Exercise directions: If an entry holds a picture, drop the picture and restate the rest word for word.

== Data for processing

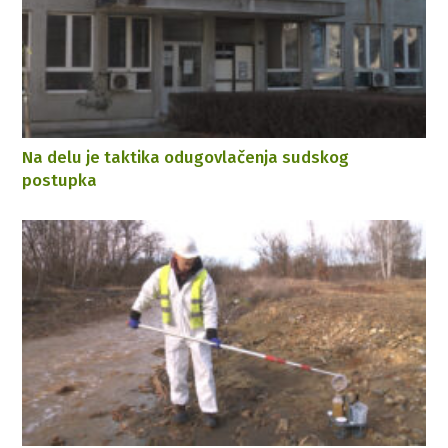
Na delu je taktika odugovlačenja sudskog
postupka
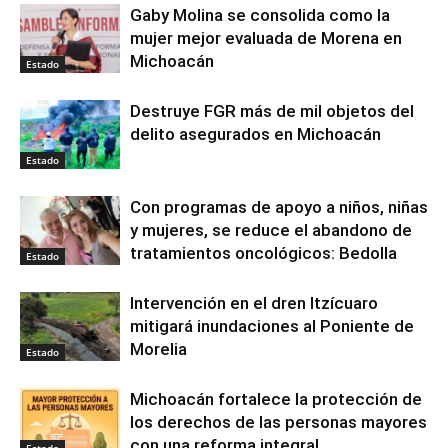
Gaby Molina se consolida como la
mujer mejor evaluada de Morena en
Michoacán
Estado
Destruye FGR más de mil objetos del
delito asegurados en Michoacán
Estado
Con programas de apoyo a niños, niñas
y mujeres, se reduce el abandono de
tratamientos oncológicos: Bedolla
Estado
Intervención en el dren Itzícuaro
mitigará inundaciones al Poniente de
Morelia
Estado
Michoacán fortalece la protección de
los derechos de las personas mayores
con una reforma integral
Estado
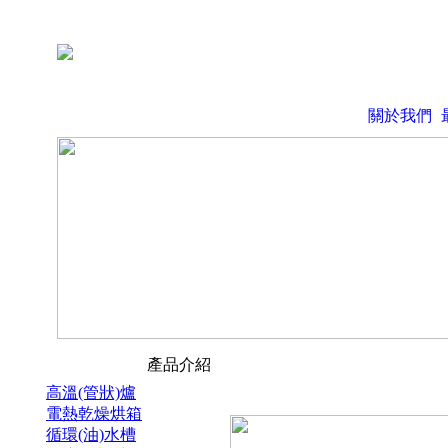
關於我們
產品介紹
高溫(管狀)爐
電熱乾燥烘箱
循環(油)水槽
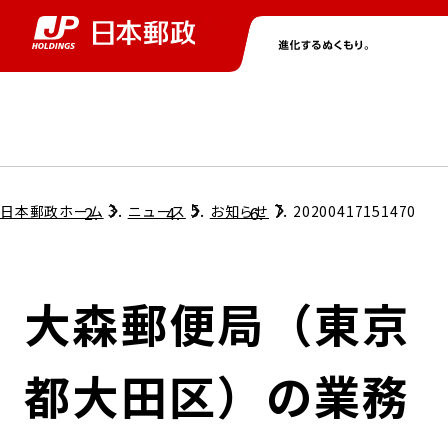
グループ情報
株主・投資家情報
ニュース
サステナビリティ
採用情報
トップ
トップ
トップ
トップ
トップ
日本郵政ホーム
ニュース
お知らせ
20200417151470
取締役兼代表執行役社長メッセージ
会社情報
経営方針
大森郵便局（東京
担当役員メッセージ
コンプライアンス
個人投資家のみなさまへ
都大田区）の業務
ガバナンス
株式情報
サステナビリティマネジメント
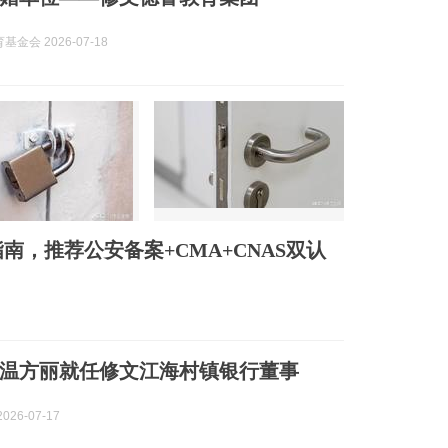
金会 2026-07-18
指南，推荐公安备案+CMA+CNAS双认
温方丽就任修文江海村镇银行董事
026-07-17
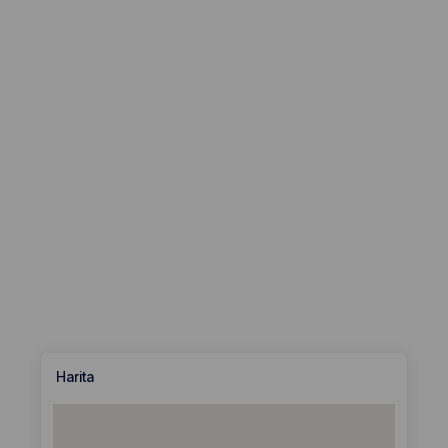
Harita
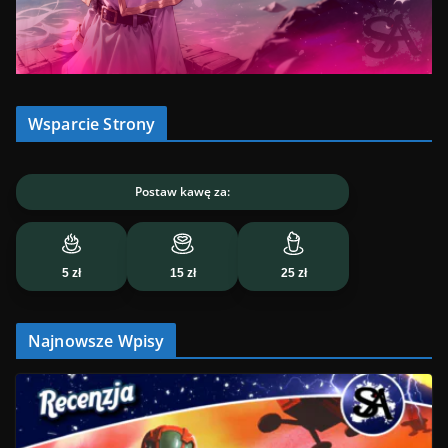
Wsparcie Strony
Postaw kawę za:
5 zł
15 zł
25 zł
Najnowsze Wpisy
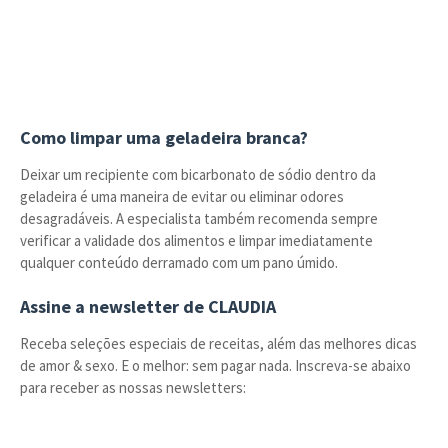
Como limpar uma geladeira branca?
Deixar um recipiente com bicarbonato de sódio dentro da
geladeira é uma maneira de evitar ou eliminar odores
desagradáveis. A especialista também recomenda sempre
verificar a validade dos alimentos e limpar imediatamente
qualquer conteúdo derramado com um pano úmido.
Assine a newsletter de CLAUDIA
Receba seleções especiais de receitas, além das melhores dicas
de amor & sexo. E o melhor: sem pagar nada. Inscreva-se abaixo
para receber as nossas newsletters:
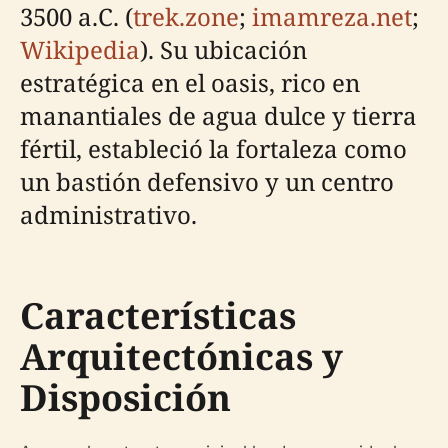
3500 a.C. (
trek.zone
;
imamreza.net
;
Wikipedia
). Su ubicación
estratégica en el oasis, rico en
manantiales de agua dulce y tierra
fértil, estableció la fortaleza como
un bastión defensivo y un centro
administrativo.
Características
Arquitectónicas y
Disposición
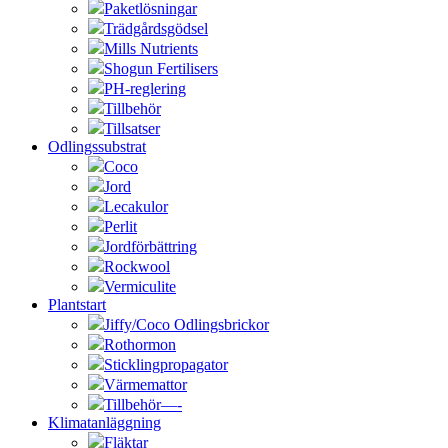
Paketlösningar
Trädgårdsgödsel
Mills Nutrients
Shogun Fertilisers
PH-reglering
Tillbehör
Tillsatser
Odlingssubstrat
Coco
Jord
Lecakulor
Perlit
Jordförbättring
Rockwool
Vermiculite
Plantstart
Jiffy/Coco Odlingsbrickor
Rothormon
Sticklingpropagator
Värmemattor
Tillbehör—-
Klimatanläggning
Fläktar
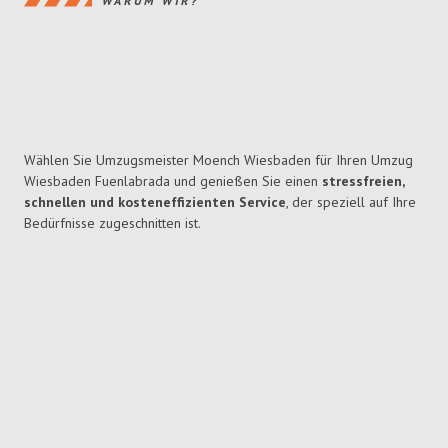
WARUM WIR?
Wählen Sie Umzugsmeister Moench Wiesbaden für Ihren Umzug
Wiesbaden Fuenlabrada und genießen Sie einen
stressfreien,
schnellen und kosteneffizienten Service
, der speziell auf Ihre
Bedürfnisse zugeschnitten ist.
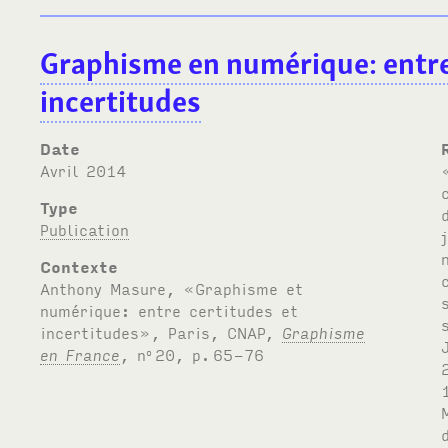
Graphisme en numérique: entre
incertitudes
Date
avril 2014
« Dans mes moments d’euphorie les plus intenses, c’est comme si le logiciel surgissait des profondeurs de l’ordinateur. Une fois finalisé dans mon esprit, j’ava
Type
Publication
Contexte
Anthony Masure, «Graphisme et
numérique: entre certitudes et
incertitudes», Paris, CNAP,
Graphisme
en France
, n
20, p.
65-76
o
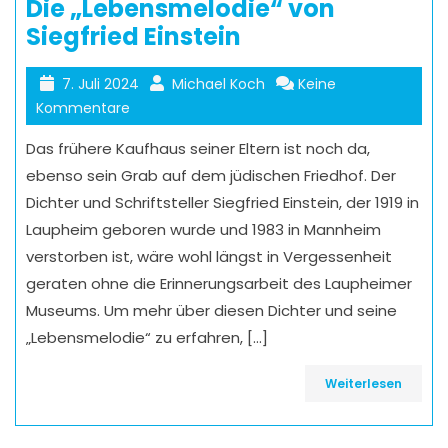
Die „Lebensmelodie“ von
Siegfried Einstein
7. Juli 2024
Michael Koch
Keine
Kommentare
Das frühere Kaufhaus seiner Eltern ist noch da,
ebenso sein Grab auf dem jüdischen Friedhof. Der
Dichter und Schriftsteller Siegfried Einstein, der 1919 in
Laupheim geboren wurde und 1983 in Mannheim
verstorben ist, wäre wohl längst in Vergessenheit
geraten ohne die Erinnerungsarbeit des Laupheimer
Museums. Um mehr über diesen Dichter und seine
„Lebensmelodie“ zu erfahren, […]
Weiterlesen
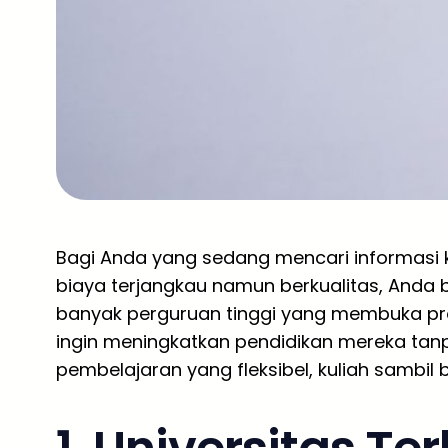
Bagi Anda yang sedang mencari informasi 
biaya terjangkau namun berkualitas, Anda b
banyak perguruan tinggi yang membuka pr
ingin meningkatkan pendidikan mereka tan
pembelajaran yang fleksibel, kuliah sambil b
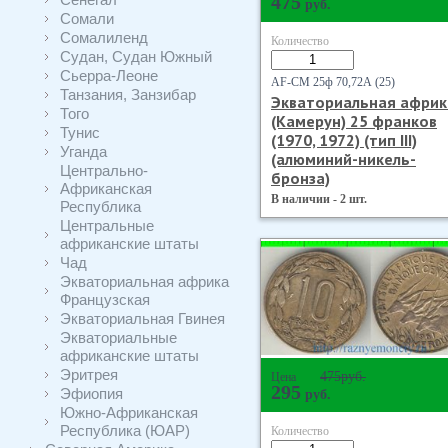
475
руб.
Сомали
Сомалиленд
Количество
Судан, Судан Южный
Сьерра-Леоне
AF-CM 25ф 70,72А (25)
Танзания, Занзибар
Экваториальная африк
Того
(Камерун) 25 франков
Тунис
(1970, 1972) (тип III)
Уганда
(алюминий-никель-
Центрально-
бронза)
Африканская
В наличии - 2 шт.
Республика
Центральные
африканские штаты
Чад
Экваториальная африка
Французская
Экваториальная Гвинея
Экваториальные
африканские штаты
Эритрея
475
руб.
Цена
295
Эфиопия
руб.
Южно-Африканская
Республика (ЮАР)
Количество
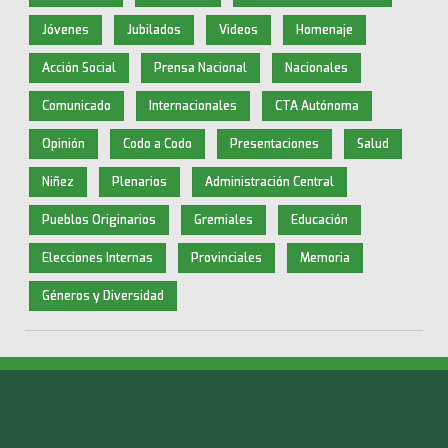
Jóvenes
Jubilados
Videos
Homenaje
Acción Social
Prensa Nacional
Nacionales
Comunicado
Internacionales
CTA Autónoma
Opinión
Codo a Codo
Presentaciones
Salud
Niñez
Plenarios
Administración Central
Pueblos Originarios
Gremiales
Educación
Elecciones Internas
Provinciales
Memoria
Géneros y Diversidad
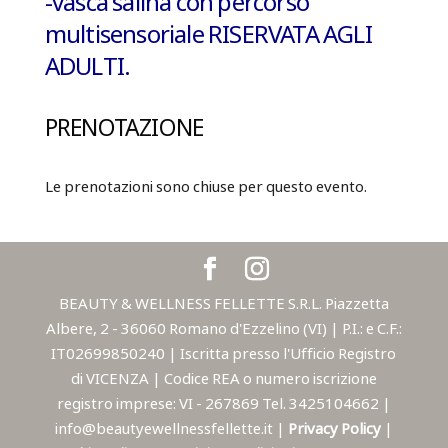
-vasca salina con percorso
multisensoriale
RISERVATA AGLI
ADULTI.
PRENOTAZIONE
Le prenotazioni sono chiuse per questo evento.
BEAUTY & WELLNESS FELLETTE S.R.L. Piazzetta
Albere, 2 - 36060 Romano d'Ezzelino (VI) | P.I.: e C.F.:
IT02699850240 | Iscritta presso l'Ufficio Registro
di VICENZA | Codice REA o numero iscrizione
registro imprese: VI - 267869 Tel. 3425104662 |
info@beautyewellnessfellette.it |
Privacy Policy
|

====

Exercise solution:
Na delu je taktika odugovlačenja sudskog
postupka
Gaby Molina se consolida como la
mujer mejor evaluada de Morena en
Michoacán
Estado
Destruye FGR más de mil objetos del
delito asegurados en Michoacán
Estado
Con programas de apoyo a niños, niñas
y mujeres, se reduce el abandono de
tratamientos oncológicos: Bedolla
Estado
Intervención en el dren Itzícuaro
mitigará inundaciones al Poniente de
Morelia
Estado
Michoacán fortalece la protección de
los derechos de las personas mayores
con una reforma integral
Estado
關於我們
產品介紹
高溫(管狀)爐
電熱乾燥烘箱
循環(油)水槽
グループ情報
株主・投資家情報
ニュース
サステナビリティ
採用情報
トップ
トップ
トップ
トップ
トップ
日本郵政ホーム
ニュース
お知らせ
20200417151470
取締役兼代表執行役社長メッセージ
会社情報
経営方針
大森郵便局（東京
担当役員メッセージ
コンプライアンス
個人投資家のみなさまへ
都大田区）の業務
ガバナンス
株式情報
サステナビリティマネジメント
金会 2026-07-18
指南，推荐公安备案+CMA+CNAS双认
温方丽就任修文江海村镇银行董事
026-07-17
Harita
Wsparcie Strony
Postaw kawę za:
5 zł
15 zł
25 zł
Najnowsze Wpisy
Como limpar uma geladeira branca?
Deixar um recipiente com bicarbonato de sódio dentro da
geladeira é uma maneira de evitar ou eliminar odores
desagradáveis. A especialista também recomenda sempre
verificar a validade dos alimentos e limpar imediatamente
qualquer conteúdo derramado com um pano úmido.
Assine a newsletter de CLAUDIA
Receba seleções especiais de receitas, além das melhores dicas
de amor & sexo. E o melhor: sem pagar nada. Inscreva-se abaixo
para receber as nossas newsletters:
3500 a.C. (
trek.zone
;
imamreza.net
;
Wikipedia
). Su ubicación
estratégica en el oasis, rico en
manantiales de agua dulce y tierra
fértil, estableció la fortaleza como
un bastión defensivo y un centro
administrativo.
Características
Arquitectónicas y
Disposición
Paketlösningar
Trädgårdsgödsel
Mills Nutrients
Shogun Fertilisers
PH-reglering
Tillbehör
Tillsatser
Odlingssubstrat
Coco
Jord
Lecakulor
Perlit
Jordförbättring
Rockwool
Vermiculite
Plantstart
Jiffy/Coco Odlingsbrickor
Rothormon
Sticklingpropagator
Värmemattor
Tillbehör—-
Klimatanläggning
Fläktar
WARUM WIR?
Wählen Sie Umzugsmeister Moench Wiesbaden für Ihren Umzug
Wiesbaden Fuenlabrada und genießen Sie einen
stressfreien,
schnellen und kosteneffizienten Service
, der speziell auf Ihre
Bedürfnisse zugeschnitten ist.
Graphisme en numérique: entre
incertitudes
Date
avril 2014
« Dans mes moments d’euphorie les plus intenses, c’est comme si le logiciel surgissait des profondeurs de l’ordinateur. Une fois finalisé dans mon esprit, j’ava
Type
Publication
Contexte
Anthony Masure, «Graphisme et
numérique: entre certitudes et
incertitudes», Paris, CNAP,
Graphisme
en France
, n
20, p.
65-76
o
Die „Lebensmelodie“ von
Siegfried Einstein
7. Juli 2024
Michael Koch
Keine
Kommentare
Das frühere Kaufhaus seiner Eltern ist noch da,
ebenso sein Grab auf dem jüdischen Friedhof. Der
Dichter und Schriftsteller Siegfried Einstein, der 1919 in
Laupheim geboren wurde und 1983 in Mannheim
verstorben ist, wäre wohl längst in Vergessenheit
geraten ohne die Erinnerungsarbeit des Laupheimer
Museums. Um mehr über diesen Dichter und seine
„Lebensmelodie“ zu erfahren, […]
Weiterlesen
Bagi Anda yang sedang mencari informasi 
biaya terjangkau namun berkualitas, Anda b
banyak perguruan tinggi yang membuka pr
ingin meningkatkan pendidikan mereka tan
pembelajaran yang fleksibel, kuliah sambil b
475
руб.
Сомали
Сомалиленд
Количество
Судан, Судан Южный
Сьерра-Леоне
AF-CM 25ф 70,72А (25)
Танзания, Занзибар
Экваториальная африк
Того
(Камерун) 25 франков
Тунис
(1970, 1972) (тип III)
Уганда
(алюминий-никель-
Центрально-
бронза)
Африканская
В наличии - 2 шт.
Республика
Центральные
африканские штаты
Чад
Экваториальная африка
Французская
Экваториальная Гвинея
Экваториальные
африканские штаты
Эритрея
475
руб.
Цена
295
Эфиопия
руб.
Южно-Африканская
Республика (ЮАР)
Количество
Jóvenes
Jubilados
Videos
Homenaje
Acción Social
Prensa Nacional
Nacionales
Comunicado
Internacionales
CTA Autónoma
Opinión
Codo a Codo
Presentaciones
Salud
Niñez
Plenarios
Administración Central
Pueblos Originarios
Gremiales
Educación
Elecciones Internas
Provinciales
Memoria
Géneros y Diversidad
-vasca salina con percorso
multisensoriale
RISERVATA AGLI
ADULTI.
PRENOTAZIONE
Le prenotazioni sono chiuse per questo evento.
BEAUTY & WELLNESS FELLETTE S.R.L. Piazzetta
Albere, 2 - 36060 Romano d'Ezzelino (VI) | P.I.: e C.F.:
IT02699850240 | Iscritta presso l'Ufficio Registro
di VICENZA | Codice REA o numero iscrizione
registro imprese: VI - 267869 Tel. 3425104662 |
info@beautyewellnessfellette.it |
Privacy Policy
|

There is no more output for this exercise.